#1043 – Dick Bernard: Going to Peace. A Reflection on Detente with Iran.

POSTNOTE, July 18: see “The Women in the Yard. Looking for Clara”, here.
Going through old papers and photos of a deceased relative can be tedious, but occasionally something pops up, as did this photo a few days ago.
(click to enlarge)

A farm family, the summer of 1943

A farm family, the summer of 1943


While not of my town, or my family tree either, I have some knowledge of this farm family in the summer of 1943. Sr. Victorine, of the Sisters of St. Joseph of Carondolet in St. Paul, was a good friend in her last years. She passed on in October, 2010.
I never knew that her brother was Francis, at right in this family photo taken in the summer, 1943, in rural ND. (The entire family is in the photo, save their mother, Clara, who was probably taking the picture. On the back of the picture are written the names of the Charles Long family. From left, as identified by a family member, they are: Leonard, Clem, Marcella, Charles, Sr. Victorine, John and Francis Long.)
The 1976 town history (Berlin ND) says that Francis was “Killed in Saipan, July 2, 1944“. A short article from, likely, the Fargo Forum, says that Francis dropped out of high school to go in the service. In the Berlin history, he is listed as “deceased” in the class of 1943.
A letter from my Grandma Rosa to her son, my uncle Lt. George W. Busch, officer on the USS Woodworth in the Pacific, dated August 20, 1944, sums it all up well: “[W]e had a Memorial Mass for Francis Long killed July 2 on Saipan in action Sister Victorine was here to come to visit us on Fri afternoon is done with school now has one test to take then she has her Masters Degree in Science she did very well looks so good too but all felt so badly….
So goes war, willing heroes, full of all of the brash confidence and invulnerability of youth. Francis was probably 19, just starting life, when he died.
I think of Francis and family this day because this week a major agreement was reached between U.S. and Iran negotiators.
The media is full of commentary about this agreement, and people who stop by this blog can find far more than adequate information in other sources, on all sides about the technical details, and dead-certain positions and opinions about it.
President Obama framed this pretty well, yesterday: “Either the issue of Iran obtaining a nuclear weapon is resolved diplomatically through a negotiation or it’s resolved through force through war.”
Either we figure out how to get along, or there will be more and more people with names who perish, and not only ours.

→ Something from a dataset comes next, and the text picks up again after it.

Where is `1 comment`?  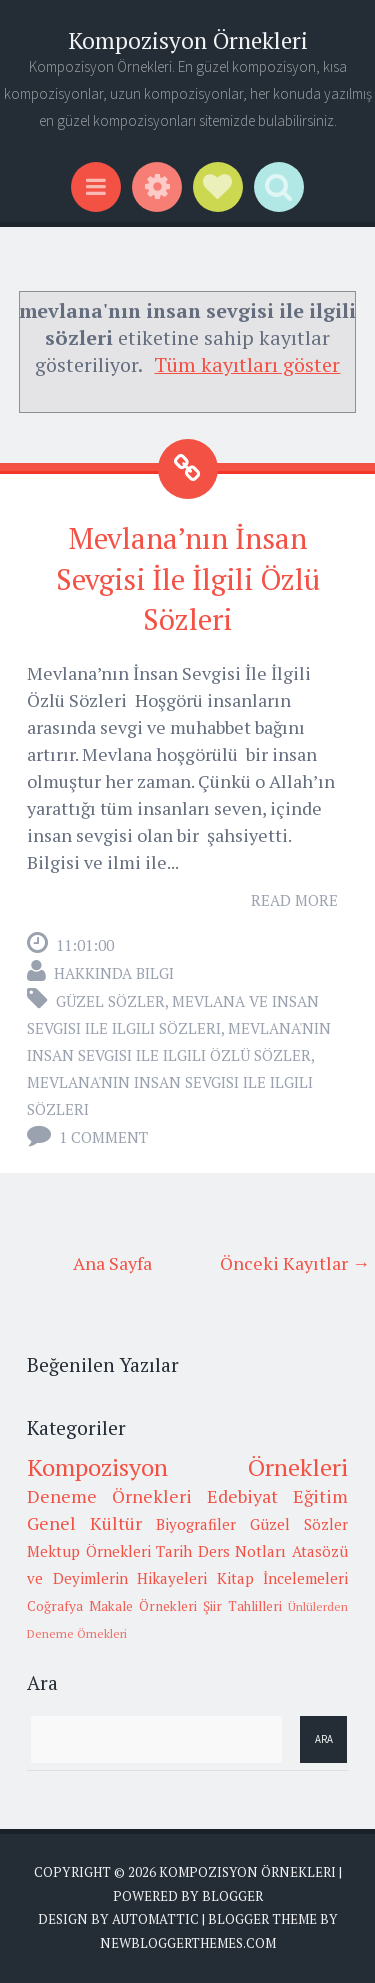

This won’t stop the drumbeaters for War, for unconditional surrender of the Enemy, whoever that happens to be at the time.
Peace is a very hard sell in this country.
Peace is, I think I can fairly say, considered by the traditional Power People in our country to be an instrument of terrorism…It threatens their prosperity or their authority.
For the media (and the people who watch or read it) Peace is boring as a generator of revenue (just watch your local and national news and see what is prioritized for coverage.)
Peace is costly – a competitor – for the military-industrial complex that President Eisenhower so correctly identified as a big and looming problem way back in 1961.
For others, an enemy is absolutely essential to retain power and control. It is useful to keep people in fear, and portray yourself as the only safety buffer between “us and them”.
Eisenhower was as military as they come…he knew, however, a reality to which we’ve paid too little attention.
My friend, Tom White, who spent a great deal of time for many years establishing accurate numbers concerning military and other costs in this country always estimated that over half of the U.S. discretionary budget related to military.
He’s out of the card business now, but the general information on his last one is still pretty accurate.
All that military money goes somewhere, and the vast majority not for the peace and general welfare of our or other citizens.
We live or we die by our priorities.
Francis and millions of others have died defending the premise that war is necessary for peace.
*
A postnote from the present:
I’ve been a member of the American Legion for years. I’m a vet. The Minnesota American Legion seems to enroll perhaps 1 1/2% of Minnesota’s population. It is a small, and decreasing in membership (old soldiers do die), but still a powerful entity.
In the most recent American Legion newspaper, announcement was made of the 2015 Minnesota American Legion Convention, including the Resolutions it would be considering, among which was this one.
(click to enlarge)
American Legion MN 2015001
Are our (America’s) priorities:
“Constitution
Military Power
Faith
and
Capitalism”

as stated in the Resolution?
The drafter of the resolution seems to think so, and I can predict that this resolution will sail through. Look carefully at the four pillars of the resolution.
If we choose survival, we choose peace: that is my opinion.
And I thank the administration of President Obama for forcing us to begin this conversation, since an alternative to his forced choice is a third way, which he did not mention: to stay the course of our dismal reality of fear of anything and everything but war.